BCSC tightens exempt market rules |
Date: Tuesday, March 20, 2012
Author: James Langton
Regulator adding two new conditions to its rules regarding registration exemptions
The British Columbia Securities Commission is tightening its exempt
market rules to limit who can sell exempt securities without
registering.
The BCSC announced that it is adding two new conditions to its rules regarding registration exemptions for exempt market distributions. Under the new conditions, the exemption will not be available to former registrants, or to those who have provided "financial services" to the purchaser.
The exemption is not available to those already registered, in any jurisdiction, including foreign jurisdictions.

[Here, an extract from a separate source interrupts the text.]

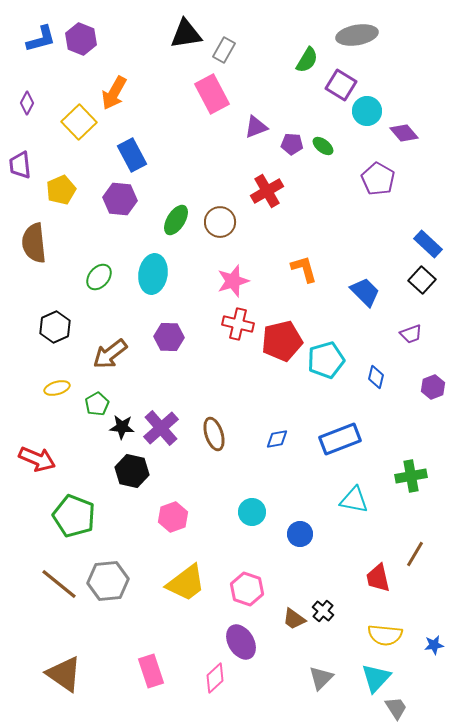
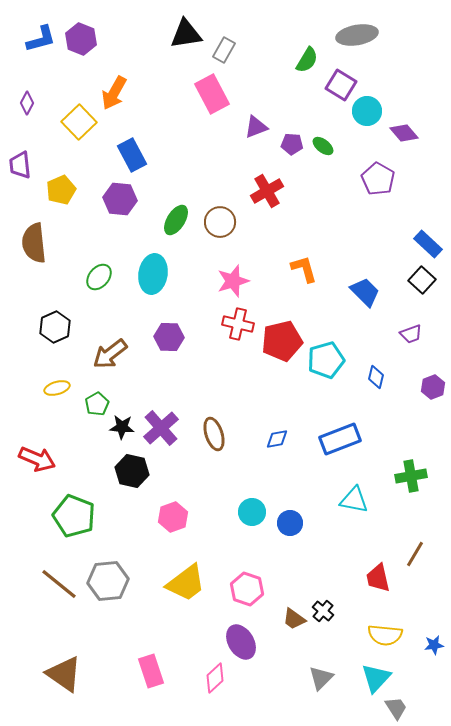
blue circle at (300, 534): moved 10 px left, 11 px up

And now it will not be available to former registrants either. "We feel this restriction is necessary because of the role registrants play in our regulatory regime and consequently the reliance a purchaser may place on a former registrant," the BCSC's revised companion policy states.
Additionally, now if a market participant has provided financial services to the purchaser at any time, the market participant cannot rely on this exemption. "When a purchaser has previously received financial services from a market participant, we think there is an unacceptably high risk that the purchaser will assume that the market participant is necessarily acting on behalf of the purchaser's best interest in any subsequent transactions," the policy says. Examples of financial services include acting as: a financial planner, an insurance agent, or, a mortgage broker, it notes.
The commission says the changes, which are due to take effect April 16, are being made "to further protect investors and improve market integrity."
For those who can't rely on the exemption under the new rules, to continue their businesses, they will now have to register under the Securities Act, it says.